Your responsibilities for system maintenance and documentation:

• Troubleshooting and problem solving
• Maintain the integrity and security of servers and HSMs
• Maintain system documentation
• Define and (for specific purposes) implement or assist with the implementation of monitoring tools, specifically related to monitoring performance and availability for SLA for public services (CRL publication, web site, OCSP responder, certificate & revocation request handling, etc.)
• For the PKI equipment you do preventive maintenance and tests; following manufacturer's instructions; troubleshooting malfunctions; calling for repairs; maintaining equipment inventories; evaluating new equipment and techniques.
• Monitoring of PKI related Key Performance Indicators, analysis and reporting of incidents, follow technology trends
• Make recommendations to purchase hardware and software, coordinates installation and provides backup recovery

Your responsibilities for integration and deployment:

• Deploy the core PKI software components and the HSMs in close collaboration with the system administration team
• Define and describe the interfaces and protocols for integration of the core PKI components with external systems for card personalisation , card management and certificate management
• Create customized tools / software / scripts for highly specialised PKI-specific tasks
• Coordinate the installation and maintenance of the PKI systems

Reporting lines:

• As PKI Architect you report to the Director of ZetesConfidens and to the Head of Operations of the business unit.

Experience:

• Bachelor degree or master degree
• General understanding of ICT
• You can handle complex information and are able to describe ICT environments, write functional descriptions, procedures, reports, etc.
• Practical experience with PKI procedures and products
• Experience in Security Management is a plus
• Experience with a combination of the following:
  • Public Key Infrastructure (Internal and Internet)
  • X.509 Digital Certificate Management
  • Hardware Security Modules
  • Key Management
  • Cryptography Algorithms
  • TLS, XADES, PADES

Nice to Have

• Experience with scripting languages, i.e.
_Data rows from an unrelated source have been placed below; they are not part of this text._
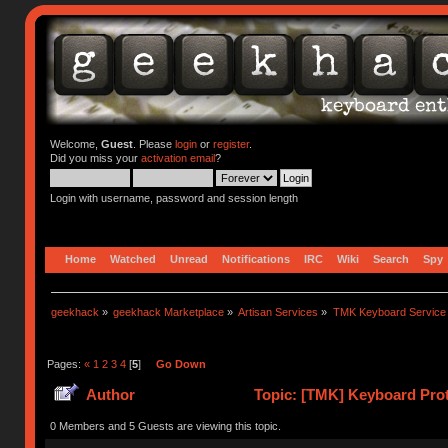
Welcome,
Guest
. Please
login
or
register
.
Did you miss your
activation email
?
Login with username, password and session length
Home
Watched
Unread
Notifications
IRC
Wiki
Search
Spy
geekhack
»
geekhack Marketplace
»
Artisan Services
»
TMK Keyboard Service
Pages:
«
1
2
3
4
[
5
]
Go Down
Author
Topic: [TMK] Keyboard Prot
0 Members and 5 Guests are viewing this topic.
Shell Script, Python, Perl, Powershell, Bash...
• Sysadmin experience with Linux or Windows

Soft skills

• You are able to work in a fast-paced, high-productivity and rapidly changing environment;
• You have good analytical and communication skills, able to act as a subject matter expert and transfer knowledge on testing topics to various audiences;
• You are able to work both independently as well as in team;
• You have attention to detail
• You are fluent in English (oral and written). Knowledge of other languages (such as Dutch/French) is an asset.

Language skills:

• Good Writing/Speaking of one of National Languages 
• Good Writing/Speaking of English    

IMPORTANT - Security Clearance:

Candidates must be eligible to a security clearance from the Belgian State Security office. It is recommended that you either have the Belgian nationality or the nationality of a EU/NATO member state and/or have lived several years in Belgium.

Points of attraction

Zetes offers you a unique and challenging position in a high-tech setting focused on cybersecurity and PKI. You work in a project team that brings together various state-of-the art technologies in soft- and hardware. 
Because of the international growth in demand for solid solutions, related to all domains of identity, Zetes is a successful and financially stable organization.
A flexible and nature-based working environment and excellent fringe benefits, such as a company car, insurance package, daily meals paid by Zetes etc. are part of the competitive salary package.